Hidup bagi Allah memiliki arti:

1. Kita terus mencari tahu apa yang Dia inginkan/ sukai dan kita merealisasikannya.

Kita bisa mengenali apa yang Dia inginkan dari firman tertulis yang di hidupkan oleh Roh Kudus; kita juga akan mulai mengenali kerinduan hatiNya melalui persekutuan pribadi yang kita bangun dengan Dia. Tuhan tidak pernah menyatakan keinginan hatiNya untuk memiliki Rumah di bumi ini. Tapi melalui persekutuan pribadi yang Daud miliki dengan Tuhan, Daud menangkap kerinduan hatiNya untuk bisa tetap tinggal dekat dengan umat pilihanNya. Dari situlah Daud berinisiatif untuk membangun Bait yang megah – fit for the King – bagi Tuhan! (1 Taw 17:1-27)

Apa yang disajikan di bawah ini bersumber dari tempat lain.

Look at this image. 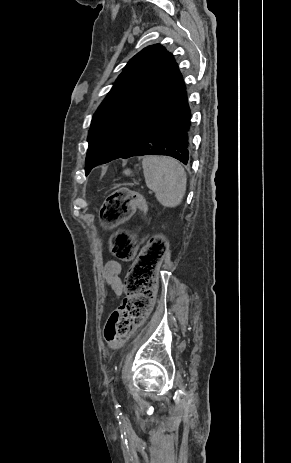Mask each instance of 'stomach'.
I'll return each mask as SVG.
<instances>
[{"instance_id":"1","label":"stomach","mask_w":291,"mask_h":463,"mask_svg":"<svg viewBox=\"0 0 291 463\" xmlns=\"http://www.w3.org/2000/svg\"><path fill=\"white\" fill-rule=\"evenodd\" d=\"M131 173H132V172H131L130 169H126V170L124 171V174H125V175H130Z\"/></svg>"}]
</instances>
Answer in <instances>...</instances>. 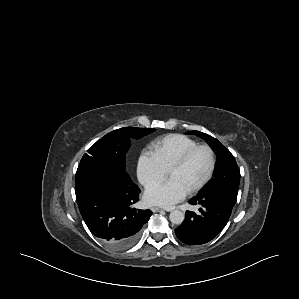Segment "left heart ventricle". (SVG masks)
I'll return each instance as SVG.
<instances>
[{"label": "left heart ventricle", "instance_id": "left-heart-ventricle-1", "mask_svg": "<svg viewBox=\"0 0 299 299\" xmlns=\"http://www.w3.org/2000/svg\"><path fill=\"white\" fill-rule=\"evenodd\" d=\"M209 167V152L206 149H200L191 156L185 166L172 172L169 178L177 181L188 191L206 176Z\"/></svg>", "mask_w": 299, "mask_h": 299}]
</instances>
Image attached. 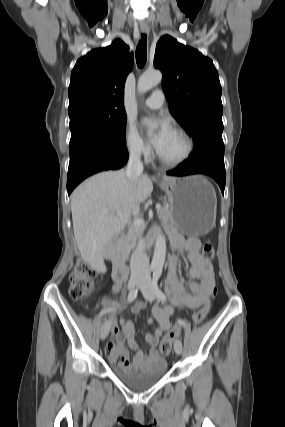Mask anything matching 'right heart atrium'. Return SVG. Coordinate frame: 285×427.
Instances as JSON below:
<instances>
[{"label": "right heart atrium", "instance_id": "obj_1", "mask_svg": "<svg viewBox=\"0 0 285 427\" xmlns=\"http://www.w3.org/2000/svg\"><path fill=\"white\" fill-rule=\"evenodd\" d=\"M124 143L128 153L136 158L148 159L151 149L146 144L136 126L128 123L125 129Z\"/></svg>", "mask_w": 285, "mask_h": 427}]
</instances>
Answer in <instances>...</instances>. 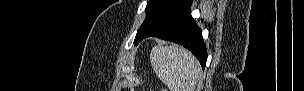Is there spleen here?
Wrapping results in <instances>:
<instances>
[{"label": "spleen", "instance_id": "spleen-1", "mask_svg": "<svg viewBox=\"0 0 304 91\" xmlns=\"http://www.w3.org/2000/svg\"><path fill=\"white\" fill-rule=\"evenodd\" d=\"M154 72L170 91H195L201 75L196 58L178 45L155 46L150 53Z\"/></svg>", "mask_w": 304, "mask_h": 91}]
</instances>
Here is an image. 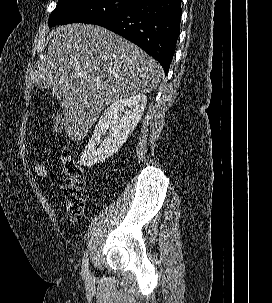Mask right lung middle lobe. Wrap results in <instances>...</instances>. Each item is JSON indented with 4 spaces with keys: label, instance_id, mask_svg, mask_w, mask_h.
<instances>
[{
    "label": "right lung middle lobe",
    "instance_id": "obj_1",
    "mask_svg": "<svg viewBox=\"0 0 272 303\" xmlns=\"http://www.w3.org/2000/svg\"><path fill=\"white\" fill-rule=\"evenodd\" d=\"M135 0H59L49 17V27L92 23L133 7Z\"/></svg>",
    "mask_w": 272,
    "mask_h": 303
}]
</instances>
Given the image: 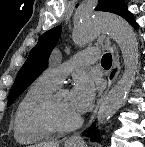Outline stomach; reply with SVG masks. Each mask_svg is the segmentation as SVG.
Masks as SVG:
<instances>
[{
    "label": "stomach",
    "instance_id": "1",
    "mask_svg": "<svg viewBox=\"0 0 145 147\" xmlns=\"http://www.w3.org/2000/svg\"><path fill=\"white\" fill-rule=\"evenodd\" d=\"M64 147H80L79 144H68L66 143Z\"/></svg>",
    "mask_w": 145,
    "mask_h": 147
}]
</instances>
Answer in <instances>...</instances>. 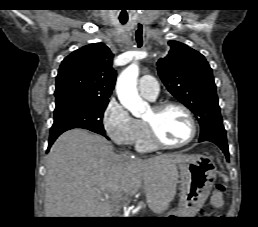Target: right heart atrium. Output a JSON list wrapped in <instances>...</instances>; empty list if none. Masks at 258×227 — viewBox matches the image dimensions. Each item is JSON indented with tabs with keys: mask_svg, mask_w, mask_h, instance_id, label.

2. Kita terus membuka diri untuk menyelaraskan kenginan hati kita dengan keinginan hatiNya; kita mengadopsi keinginan hati Tuhan menjadi keinginan hati kita.

Dalam perjalanan rohani yang akan kita jalani bersama Tuhan, akan ada banyak keinginan hati Tuhan yang bakal Roh Kudus nyatakan kepada kita. Meskipun sepertinya kita ‘tidak memiliki hati’/ tertarik tentang hal tersebut, tapi ketika kita alami Roh menyatakan kerinduan hati Bapa, karena sekarang kita hidup bagi Dia, kita harus segera membuka hati untuk Roh menanamkan kerinduan hati Bapa tersebut ke dalam hati kita sehingga kitapun mulai mengingini hal yang sama…!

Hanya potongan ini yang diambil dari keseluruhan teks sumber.